What you are asked to do:
These records contain pictures, which must be left out; copy exactly the lines from the one with "Video: Testissä Keychron K2 HE" up to and including the one with "cookies y tecnologías similares para".
Segment Start: Given information
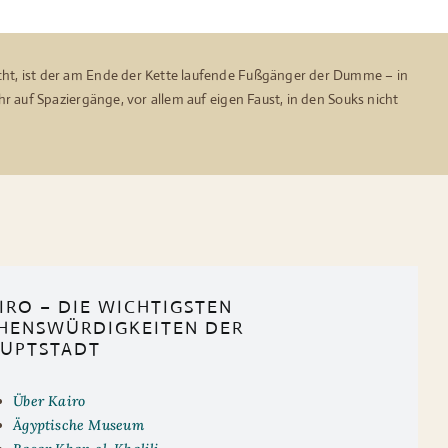
cht, ist der am Ende der Kette laufende Fußgänger der Dumme – in
hr auf Spaziergänge, vor allem auf eigen Faust, in den Souks nicht
IRO – DIE WICHTIGSTEN
HENSWÜRDIGKEITEN DER
UPTSTADT
Über Kairo
Ägyptische Museum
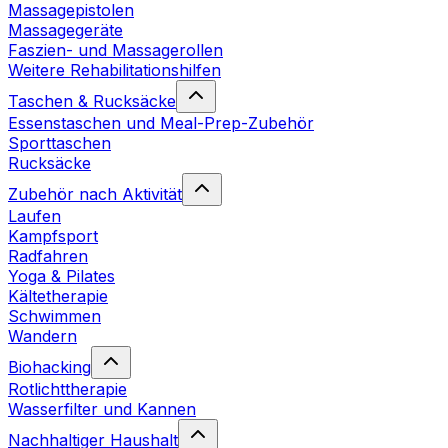
Massagepistolen
Massagegeräte
Faszien- und Massagerollen
Weitere Rehabilitationshilfen
Taschen & Rucksäcke
Essenstaschen und Meal-Prep-Zubehör
Sporttaschen
Rucksäcke
Zubehör nach Aktivität
Laufen
Kampfsport
Radfahren
Yoga & Pilates
Kältetherapie
Schwimmen
Wandern
Biohacking
Rotlichttherapie
Wasserfilter und Kannen
Nachhaltiger Haushalt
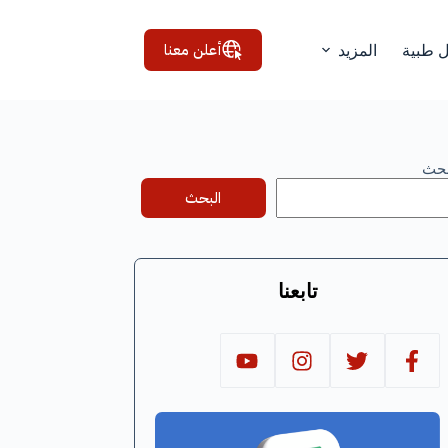
أعلن معنا
ل طبية
المزيد
بحث
البحث
تابعنا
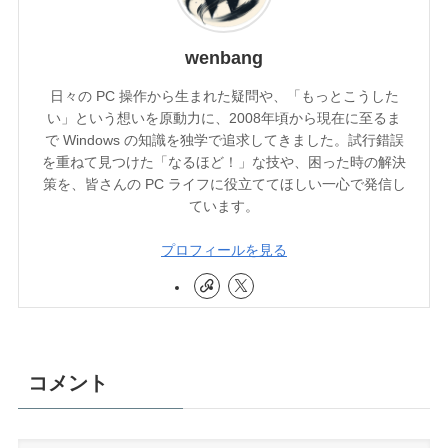
wenbang
日々の PC 操作から生まれた疑問や、「もっとこうした
い」という想いを原動力に、2008年頃から現在に至るま
で Windows の知識を独学で追求してきました。試行錯誤
を重ねて見つけた「なるほど！」な技や、困った時の解決
策を、皆さんの PC ライフに役立ててほしい一心で発信し
ています。
プロフィールを見る
コメント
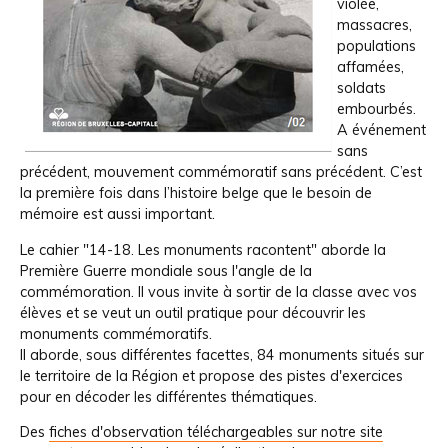
violée,
massacres,
populations
affamées,
soldats
embourbés.
A événement
sans
précédent, mouvement commémoratif sans précédent. C’est
la première fois dans l’histoire belge que le besoin de
mémoire est aussi important.
Le cahier "14-18. Les monuments racontent" aborde la
Première Guerre mondiale sous l'angle de la
commémoration. Il vous invite à sortir de la classe avec vos
élèves et se veut un outil pratique pour découvrir les
monuments commémoratifs.
Il aborde, sous différentes facettes, 84 monuments situés sur
le territoire de la Région et propose des pistes d'exercices
pour en décoder les différentes thématiques.
Des
fiches d'observation téléchargeables sur notre site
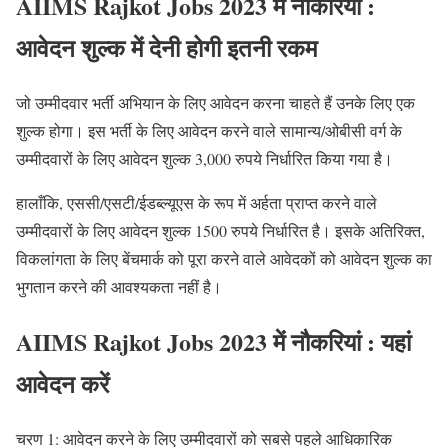
AIIMS Rajkot Jobs 2023 में नौकरियां :
आवेदन शुल्क में देनी होगी इतनी रकम
जो उम्मीदवार भर्ती अभियान के लिए आवेदन करना चाहते हैं उनके लिए एक
शुल्क होगा। इस भर्ती के लिए आवेदन करने वाले सामान्य/ओबीसी वर्ग के
उम्मीदवारों के लिए आवेदन शुल्क 3,000 रुपये निर्धारित किया गया है।
हालाँकि, एससी/एसटी/ईडब्ल्यूएस के रूप में अर्हता प्राप्त करने वाले
उम्मीदवारों के लिए आवेदन शुल्क 1500 रुपये निर्धारित है। इसके अतिरिक्त,
विकलांगता के लिए बेंचमार्क को पूरा करने वाले आवेदकों को आवेदन शुल्क का
भुगतान करने की आवश्यकता नहीं है।
AIIMS Rajkot Jobs 2023 में नौकरियां : यहां
आवेदन करें
चरण 1: आवेदन करने के लिए उम्मीदवारों को सबसे पहले आधिकारिक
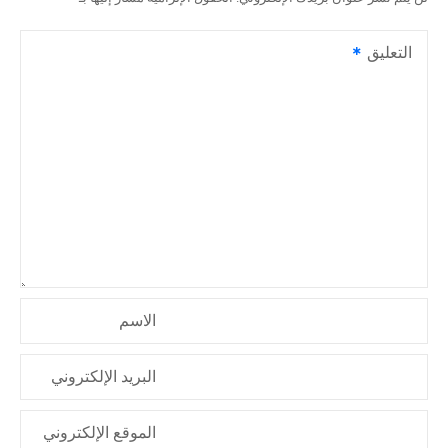
ل
التعليق
م
ق
ا
ل
ا
ت
الاسم
البريد الإلكتروني
الموقع الإلكتروني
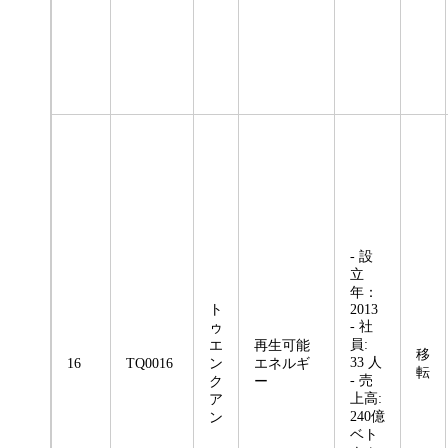
- 設
立
年：
ト
2013
- 社
ゥ
員:
エ
再生可能
移
33 人
16
TQ0016
ン
エネルギ
転
- 売
ク
ー
上高:
ア
240億
ン
ベト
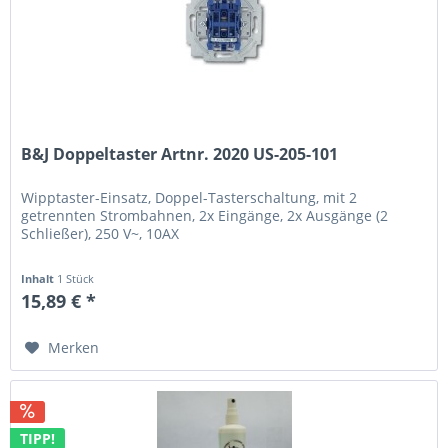
B&J Doppeltaster Artnr. 2020 US-205-101
Wipptaster-Einsatz, Doppel-Tasterschaltung, mit 2
getrennten Strombahnen, 2x Eingänge, 2x Ausgänge (2
Schließer), 250 V~, 10AX
Inhalt
1 Stück
15,89 € *
Merken
TIPP!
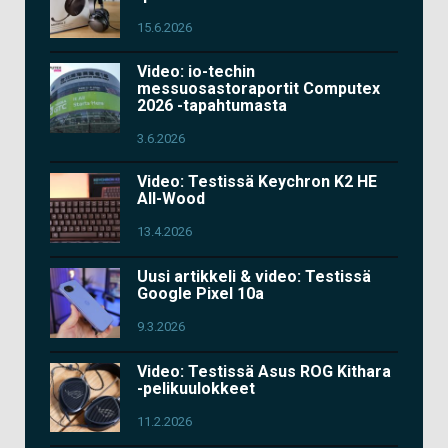
15.6.2026
Video: io-techin
messuosastoraportit Computex
2026 -tapahtumasta
3.6.2026
Video: Testissä Keychron K2 HE
All-Wood
13.4.2026
Uusi artikkeli & video: Testissä
Google Pixel 10a
9.3.2026
Video: Testissä Asus ROG Kithara
-pelikuulokkeet
11.2.2026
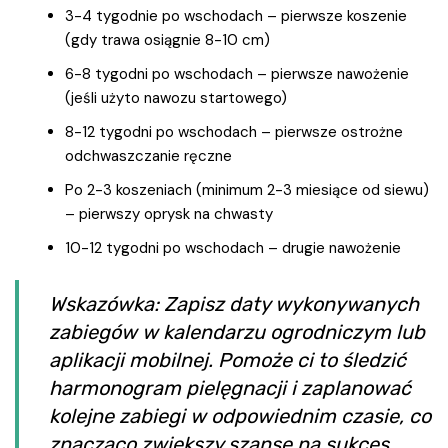
3-4 tygodnie po wschodach – pierwsze koszenie
(gdy trawa osiągnie 8-10 cm)
6-8 tygodni po wschodach – pierwsze nawożenie
(jeśli użyto nawozu startowego)
8-12 tygodni po wschodach – pierwsze ostrożne
odchwaszczanie ręczne
Po 2-3 koszeniach (minimum 2-3 miesiące od siewu)
– pierwszy oprysk na chwasty
10-12 tygodni po wschodach – drugie nawożenie
Wskazówka: Zapisz daty wykonywanych
zabiegów w kalendarzu ogrodniczym lub
aplikacji mobilnej. Pomoże ci to śledzić
harmonogram pielęgnacji i zaplanować
kolejne zabiegi w odpowiednim czasie, co
znacząco zwiększy szanse na sukces.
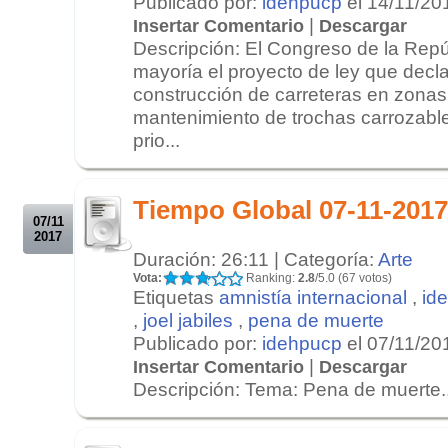
Publicado por:
idehpucp
el 14/11/20
|
Insertar Comentario
Descargar
Descripción: El Congreso de la Repú
mayoría el proyecto de ley que decl
construcción de carreteras en zonas 
mantenimiento de trochas carrozabl
prio...
.
.
Tiempo Global 07-11-2017
07/11
2017
Duración: 26:11 | Categoría:
Arte
Vota:
Ranking:
2.8
/5.0 (67 votos)
Etiquetas
amnistía internacional
,
id
,
joel jabiles
,
pena de muerte
Publicado por:
idehpucp
el 07/11/20
|
Insertar Comentario
Descargar
Descripción: Tema: Pena de muerte..
.
.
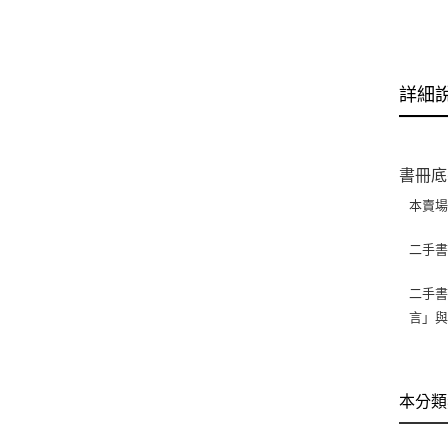
詳細
書冊底
本賣
二手
二手書
言」
本分類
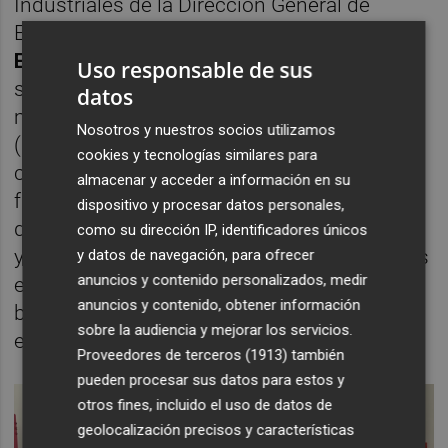
Industriales de la Dirección General de
Estrategia Industrial y de la PYME, y
Marcos
Escudero
, subdirector adjunto de la misma,
Uso responsable de sus
se encuentran visitando los días 18 y 19 de
datos
mayo el Instituto de Tecnología Cerámica
Nosotros y nuestros socios utilizamos
(ITC), para conocer las capacidades del
cookies y tecnologías similares para
centro tecnológico castellonense y su labor
almacenar y acceder a información en su
fundamental como agente transformador
dispositivo y procesar datos personales,
del desarrollo tecnológico a través de la I+D
como su dirección IP, identificadores únicos
y la transferencia de tecnologías a empresas
y datos de navegación, para ofrecer
anuncios y contenido personalizados, medir
en la industria cerámica de fabricación de
anuncios y contenido, obtener información
baldosas cerámicas ubicada en su mayoría
sobre la audiencia y mejorar los servicios.
en Castellón y provincia.
Proveedores de terceros (1913)
también
pueden procesar sus datos para estos y
otros fines, incluido el uso de datos de
geolocalización precisos y características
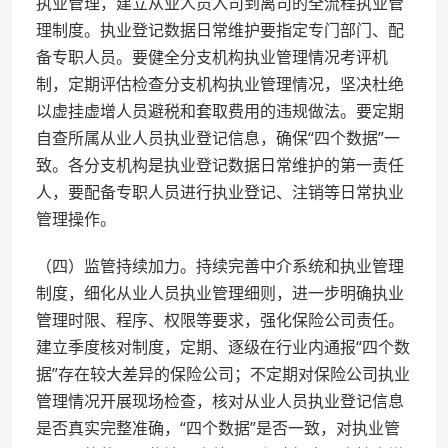
执业管理，建立从业人员入司到离司的全流程执业管
理制度。执业登记数据日常维护要指定专门部门、配
备专职人员。要健全分支机构执业管理情况考评机
制，定期评估检查分支机构执业管理情况，坚决杜绝
以虚挂虚增人员避税和套取费用的违规做法。要定期
自查所属从业人员执业登记信息，确保“四个数据”一
致。各分支机构是执业登记数据日常维护的第一责任
人，要配备专职人员进行执业登记、注销等日常执业
管理操作。
（四）监管持续加力。持续完善中介系统和执业管理
制度，细化从业人员执业管理细则，进一步明确执业
管理时限、程序、权限等要求，强化保险公司责任。
建立季度核对制度，定期、逐级在行业内通报“四个数
据”存在较大差异的保险公司；不定期对保险公司执业
管理情况开展现场检查，核对从业人员执业登记信息
是否真实完整准确，“四个数据”是否一致，对执业管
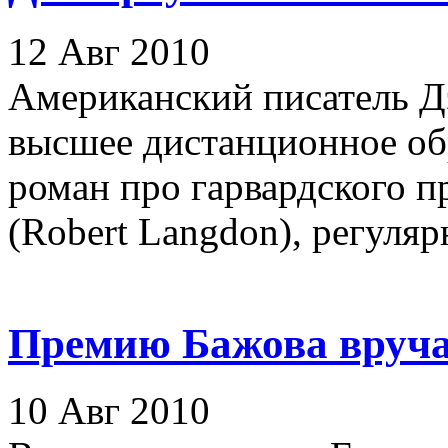
12 Авг 2010
Американский писатель Д
высшее дистанционное об
роман про гарвардского п
(Robert Langdon), регулярн
Премию Бажова вручат
10 Авг 2010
Segment End: Given information
Response to this exercise:
Video: Testissä Keychron K2 HE
All-Wood
13.4.2026
Uusi artikkeli & video: Testissä
Google Pixel 10a
9.3.2026
Video: Testissä Asus ROG Kithara
-pelikuulokkeet
11.2.2026
3-4 tygodnie po wschodach – pierwsze koszenie
(gdy trawa osiągnie 8-10 cm)
6-8 tygodni po wschodach – pierwsze nawożenie
(jeśli użyto nawozu startowego)
8-12 tygodni po wschodach – pierwsze ostrożne
odchwaszczanie ręczne
Po 2-3 koszeniach (minimum 2-3 miesiące od siewu)
– pierwszy oprysk na chwasty
10-12 tygodni po wschodach – drugie nawożenie
Wskazówka: Zapisz daty wykonywanych
zabiegów w kalendarzu ogrodniczym lub
aplikacji mobilnej. Pomoże ci to śledzić
harmonogram pielęgnacji i zaplanować
kolejne zabiegi w odpowiednim czasie, co
znacząco zwiększy szanse na sukces.
Publicado por:
idehpucp
el 14/11/20
|
Insertar Comentario
Descargar
Descripción: El Congreso de la Repú
mayoría el proyecto de ley que decl
construcción de carreteras en zonas 
mantenimiento de trochas carrozabl
prio...
.
.
Tiempo Global 07-11-2017
07/11
2017
Duración: 26:11 | Categoría:
Arte
Vota:
Ranking:
2.8
/5.0 (67 votos)
Etiquetas
amnistía internacional
,
id
,
joel jabiles
,
pena de muerte
Publicado por:
idehpucp
el 07/11/20
|
Insertar Comentario
Descargar
Descripción: Tema: Pena de muerte..
.
.
詳細
書冊底
本賣
二手
二手書
言」
本分類
Industriales de la Dirección General de
Estrategia Industrial y de la PYME, y
Marcos
Escudero
, subdirector adjunto de la misma,
Uso responsable de sus
se encuentran visitando los días 18 y 19 de
datos
mayo el Instituto de Tecnología Cerámica
Nosotros y nuestros socios utilizamos
(ITC), para conocer las capacidades del
cookies y tecnologías similares para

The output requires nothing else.